The traditional colors of Christmas are red and green, “the holly and the ivy” of the English Carol. Then, of course, there’s “white,” of the “I’m Dreaming of a White Christmas” variety. And black as in the “Black Nativity” — the popular production of Langston Hughes Nativity story, now playing at the Moore Theater.
What about blue? That’s another color for Christmas, made popular by another king, Elvis, who sang, “It’s gonna be a blue Christmas without you.”
These days “blue Christmas” has taken on a life of its own as an increasing number of religious congregations offer Longest Night/ Blue Christmas services or programs, on or around December 21, the longest night of the year.
The idea of the Blue Christmas or Longest Night service is that not everyone finds Christmas the season “to be jolly.” For all sorts of reasons, people may find themselves feeling lonely, wistful, grief-laden or sad in the season of gladness and cheer.
I was recently contacted by an editor who’s thinking ahead to next year and suggesting topics for a book of seasonal reflections and meditations. She wanted to include both sides, or perhaps all the colors, of Christmas, including blue. So her list of topics for reflections/ meditations was, I thought, suggestive and interesting:
“Dreading Going Home”
“I Don’t Have Money”
“I’m Not Invited to Any Parties”
“I’m On a Diet”
“I Hate to Decorate My House”
“It’s My First Christmas Without _______”

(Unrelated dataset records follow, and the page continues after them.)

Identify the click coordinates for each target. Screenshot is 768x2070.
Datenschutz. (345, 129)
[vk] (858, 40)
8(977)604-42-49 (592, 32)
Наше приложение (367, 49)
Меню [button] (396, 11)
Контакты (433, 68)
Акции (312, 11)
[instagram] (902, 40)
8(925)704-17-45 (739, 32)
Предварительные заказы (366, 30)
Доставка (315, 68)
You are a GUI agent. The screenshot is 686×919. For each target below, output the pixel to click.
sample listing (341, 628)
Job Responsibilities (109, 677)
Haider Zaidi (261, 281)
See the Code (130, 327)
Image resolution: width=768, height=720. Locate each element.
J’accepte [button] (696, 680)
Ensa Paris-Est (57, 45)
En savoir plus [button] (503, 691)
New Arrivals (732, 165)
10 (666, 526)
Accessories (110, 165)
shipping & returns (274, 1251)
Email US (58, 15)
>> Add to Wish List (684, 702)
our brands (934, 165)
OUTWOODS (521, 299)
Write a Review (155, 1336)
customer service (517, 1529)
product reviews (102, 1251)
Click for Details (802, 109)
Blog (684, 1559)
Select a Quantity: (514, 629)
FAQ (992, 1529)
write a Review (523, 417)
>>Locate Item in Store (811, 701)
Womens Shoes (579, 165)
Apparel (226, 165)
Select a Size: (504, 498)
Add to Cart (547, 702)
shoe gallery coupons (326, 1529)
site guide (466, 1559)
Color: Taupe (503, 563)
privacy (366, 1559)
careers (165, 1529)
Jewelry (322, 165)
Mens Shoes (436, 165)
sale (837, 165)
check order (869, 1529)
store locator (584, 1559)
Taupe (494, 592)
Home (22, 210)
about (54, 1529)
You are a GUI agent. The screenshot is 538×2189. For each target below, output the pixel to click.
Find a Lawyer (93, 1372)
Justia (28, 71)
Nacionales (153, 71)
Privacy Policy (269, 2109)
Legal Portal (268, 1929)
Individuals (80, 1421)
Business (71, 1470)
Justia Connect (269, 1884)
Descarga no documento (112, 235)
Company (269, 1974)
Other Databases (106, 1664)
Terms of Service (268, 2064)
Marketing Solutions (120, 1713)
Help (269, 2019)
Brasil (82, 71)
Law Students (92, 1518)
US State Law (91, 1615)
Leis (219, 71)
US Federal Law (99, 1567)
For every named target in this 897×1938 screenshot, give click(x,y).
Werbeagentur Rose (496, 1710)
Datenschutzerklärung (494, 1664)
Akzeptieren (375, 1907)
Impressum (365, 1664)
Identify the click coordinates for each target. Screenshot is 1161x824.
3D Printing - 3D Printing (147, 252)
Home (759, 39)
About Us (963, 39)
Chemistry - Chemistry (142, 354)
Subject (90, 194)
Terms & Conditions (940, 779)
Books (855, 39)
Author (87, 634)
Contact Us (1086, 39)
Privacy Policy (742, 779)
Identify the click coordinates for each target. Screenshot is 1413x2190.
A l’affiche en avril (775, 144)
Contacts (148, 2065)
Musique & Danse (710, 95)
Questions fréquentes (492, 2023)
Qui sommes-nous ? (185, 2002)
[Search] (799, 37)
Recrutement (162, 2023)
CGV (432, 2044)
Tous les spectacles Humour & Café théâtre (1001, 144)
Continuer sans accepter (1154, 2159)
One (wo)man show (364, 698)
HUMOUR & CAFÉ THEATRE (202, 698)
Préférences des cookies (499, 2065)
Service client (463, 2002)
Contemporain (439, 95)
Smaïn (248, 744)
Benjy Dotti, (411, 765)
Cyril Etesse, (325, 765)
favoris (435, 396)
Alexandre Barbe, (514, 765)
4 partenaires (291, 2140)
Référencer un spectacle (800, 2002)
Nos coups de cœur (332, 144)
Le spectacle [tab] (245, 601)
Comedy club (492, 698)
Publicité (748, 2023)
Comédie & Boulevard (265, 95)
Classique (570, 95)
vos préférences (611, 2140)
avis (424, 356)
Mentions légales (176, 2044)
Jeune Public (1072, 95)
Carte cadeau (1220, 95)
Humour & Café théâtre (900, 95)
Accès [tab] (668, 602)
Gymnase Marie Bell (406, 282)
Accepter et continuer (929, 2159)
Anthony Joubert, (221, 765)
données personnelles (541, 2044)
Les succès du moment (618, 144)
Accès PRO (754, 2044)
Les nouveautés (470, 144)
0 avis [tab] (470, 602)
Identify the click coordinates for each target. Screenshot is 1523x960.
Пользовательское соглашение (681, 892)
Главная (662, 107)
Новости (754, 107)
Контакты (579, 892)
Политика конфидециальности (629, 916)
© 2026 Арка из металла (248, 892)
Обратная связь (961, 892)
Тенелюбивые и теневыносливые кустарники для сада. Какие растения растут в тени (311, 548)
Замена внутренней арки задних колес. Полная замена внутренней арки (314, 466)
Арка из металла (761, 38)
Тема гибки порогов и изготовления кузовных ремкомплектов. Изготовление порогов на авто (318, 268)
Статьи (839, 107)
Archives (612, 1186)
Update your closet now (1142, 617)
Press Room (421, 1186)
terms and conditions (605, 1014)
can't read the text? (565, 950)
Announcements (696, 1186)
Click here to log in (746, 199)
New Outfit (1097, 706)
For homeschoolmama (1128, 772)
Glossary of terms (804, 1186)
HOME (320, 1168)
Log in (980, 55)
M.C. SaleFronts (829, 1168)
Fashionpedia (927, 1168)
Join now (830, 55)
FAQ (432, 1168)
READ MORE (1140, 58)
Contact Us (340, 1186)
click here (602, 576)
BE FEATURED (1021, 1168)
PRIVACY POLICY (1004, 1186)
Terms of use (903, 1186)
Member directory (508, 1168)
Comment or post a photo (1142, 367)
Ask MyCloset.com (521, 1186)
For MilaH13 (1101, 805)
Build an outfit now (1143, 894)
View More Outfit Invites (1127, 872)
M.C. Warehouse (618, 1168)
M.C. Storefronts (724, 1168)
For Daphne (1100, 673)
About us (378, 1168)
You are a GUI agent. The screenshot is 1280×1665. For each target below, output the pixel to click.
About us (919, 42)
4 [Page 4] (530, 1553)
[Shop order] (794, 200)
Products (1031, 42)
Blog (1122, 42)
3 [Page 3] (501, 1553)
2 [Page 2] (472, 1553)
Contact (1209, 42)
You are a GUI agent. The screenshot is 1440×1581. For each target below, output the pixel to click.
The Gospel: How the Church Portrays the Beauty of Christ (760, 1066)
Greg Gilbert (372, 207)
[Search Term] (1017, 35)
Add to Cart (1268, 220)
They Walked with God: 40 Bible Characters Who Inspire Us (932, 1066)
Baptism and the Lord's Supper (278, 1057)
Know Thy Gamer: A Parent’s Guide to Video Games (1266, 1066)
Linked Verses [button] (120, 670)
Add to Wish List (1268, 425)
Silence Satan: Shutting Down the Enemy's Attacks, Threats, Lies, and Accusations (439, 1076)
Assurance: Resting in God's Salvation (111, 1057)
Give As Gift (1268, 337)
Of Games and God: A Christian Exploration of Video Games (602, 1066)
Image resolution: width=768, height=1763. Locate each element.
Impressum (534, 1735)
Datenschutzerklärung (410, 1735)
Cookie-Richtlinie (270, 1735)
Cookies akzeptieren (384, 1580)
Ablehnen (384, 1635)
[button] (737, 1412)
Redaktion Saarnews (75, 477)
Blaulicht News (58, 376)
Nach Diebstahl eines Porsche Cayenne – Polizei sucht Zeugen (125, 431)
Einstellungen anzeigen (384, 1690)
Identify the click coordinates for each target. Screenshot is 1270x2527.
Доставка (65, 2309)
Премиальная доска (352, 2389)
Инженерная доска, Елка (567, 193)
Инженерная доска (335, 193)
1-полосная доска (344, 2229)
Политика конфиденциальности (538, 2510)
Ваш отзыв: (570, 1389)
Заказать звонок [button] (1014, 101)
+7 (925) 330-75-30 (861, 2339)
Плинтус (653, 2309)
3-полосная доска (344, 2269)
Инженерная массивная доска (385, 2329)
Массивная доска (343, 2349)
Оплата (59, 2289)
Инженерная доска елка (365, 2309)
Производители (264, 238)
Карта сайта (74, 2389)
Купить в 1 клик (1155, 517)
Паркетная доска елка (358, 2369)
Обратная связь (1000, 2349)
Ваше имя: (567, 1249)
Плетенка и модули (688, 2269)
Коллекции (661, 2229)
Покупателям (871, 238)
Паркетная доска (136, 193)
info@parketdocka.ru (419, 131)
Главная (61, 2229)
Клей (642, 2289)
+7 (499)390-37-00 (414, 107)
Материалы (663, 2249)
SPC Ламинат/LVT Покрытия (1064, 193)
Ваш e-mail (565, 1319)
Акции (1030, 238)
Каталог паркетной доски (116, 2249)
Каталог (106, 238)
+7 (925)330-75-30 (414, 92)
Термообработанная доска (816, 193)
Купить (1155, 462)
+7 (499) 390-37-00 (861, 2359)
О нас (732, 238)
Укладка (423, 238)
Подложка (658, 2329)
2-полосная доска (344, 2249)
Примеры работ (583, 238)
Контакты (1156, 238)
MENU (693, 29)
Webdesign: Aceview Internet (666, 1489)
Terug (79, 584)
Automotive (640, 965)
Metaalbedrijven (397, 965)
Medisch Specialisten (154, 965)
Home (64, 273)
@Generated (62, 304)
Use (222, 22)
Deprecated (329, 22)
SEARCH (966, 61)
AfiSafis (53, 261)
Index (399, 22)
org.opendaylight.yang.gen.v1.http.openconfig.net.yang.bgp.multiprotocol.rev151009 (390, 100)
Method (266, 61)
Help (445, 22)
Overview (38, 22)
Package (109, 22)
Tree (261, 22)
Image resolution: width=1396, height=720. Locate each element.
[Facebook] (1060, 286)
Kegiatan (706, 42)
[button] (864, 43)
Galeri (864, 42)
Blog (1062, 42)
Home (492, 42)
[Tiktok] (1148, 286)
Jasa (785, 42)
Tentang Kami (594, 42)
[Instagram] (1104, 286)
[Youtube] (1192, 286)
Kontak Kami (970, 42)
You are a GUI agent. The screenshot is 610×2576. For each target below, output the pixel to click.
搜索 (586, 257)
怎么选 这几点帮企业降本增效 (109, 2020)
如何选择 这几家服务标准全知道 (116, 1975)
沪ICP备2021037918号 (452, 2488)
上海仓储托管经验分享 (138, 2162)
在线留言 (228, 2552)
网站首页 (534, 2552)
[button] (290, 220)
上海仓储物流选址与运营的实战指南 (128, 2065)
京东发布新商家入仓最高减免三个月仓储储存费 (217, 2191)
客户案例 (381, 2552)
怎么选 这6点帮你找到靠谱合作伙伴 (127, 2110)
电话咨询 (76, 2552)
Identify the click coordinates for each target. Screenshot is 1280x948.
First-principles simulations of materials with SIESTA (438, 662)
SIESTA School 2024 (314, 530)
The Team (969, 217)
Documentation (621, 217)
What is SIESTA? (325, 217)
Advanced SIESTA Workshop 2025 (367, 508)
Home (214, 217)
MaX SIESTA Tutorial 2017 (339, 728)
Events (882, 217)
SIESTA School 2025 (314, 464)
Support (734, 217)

There really are lots of things that may trigger a special sadness or grief this time of year and cast a blue shade over things. And I suspect many of you readers can easily add to the list. Another that comes to mind is, “We Just Had a Miscarriage.” And certainly the list ought to include, “I Don’t Have a Job.” Or, “The Office Christmas Party Just Sucks.”
The value of the Blue Christmas/ Longest Night services is at least two-fold. One, it gives people who are experiencing struggles around some of these issues a place to remember and be remembered, a place and time to “tell it like it is” without cover-up or pretense.
The blue Christmas tradition also reminds all of us that there are all sorts of reasons that this season can be hard; that some of the expectations and experiences that bring cheer to many, trigger different and more complicated feelings for others.
The other night I was with a group of carolers who stopped in to sing first at a retirement home and next at a low-income residential facility for people with chronic disabilities and mental illness. Christmas isn’t all good cheer in such settings. Its mixed and often poignant.
But perhaps it is worthwhile to remind ourselves that the first Christmas wasn’t all comfort and joy either. The Christmas story is a nuanced and complex one. It’s not a cover-up of all that is hard in life. It is rather perceiving an outline of grace amid life’s pain and tragedy.
Take the opening lines of Luke’s version of the Christmas Story, “In those days a decree went out from Caesar Augustus that all the world should be registered.” Joseph and Mary made a difficult and ill-timed (at least in some ways) journey, because the absolute and oppressive power of an occupying empire and its army compelled them to do so. Moreover, shortly after the birth of Jesus, Joseph and Mary found themselves refugees fleeing to Egypt (this in Matthew’s Gospel) to escape the pogrom Herod had launched aimed at all Hebrew newborn boys. Their story is mirrored in that of contemporary refugees crossing danger zones and hoping to find a safe camp.
Then there’s the fact that Mary is pregnant without benefit of marriage. Initially Joseph planned to divorce her, which was what, according to cultural norms of the time, an upright man ought to have done. But Joseph decided, probably at risk of sanction and embarassment, to stand by the woman to whom he was engaged. Must have been hard for them both, in different ways. Who knows how their families reacted to it all.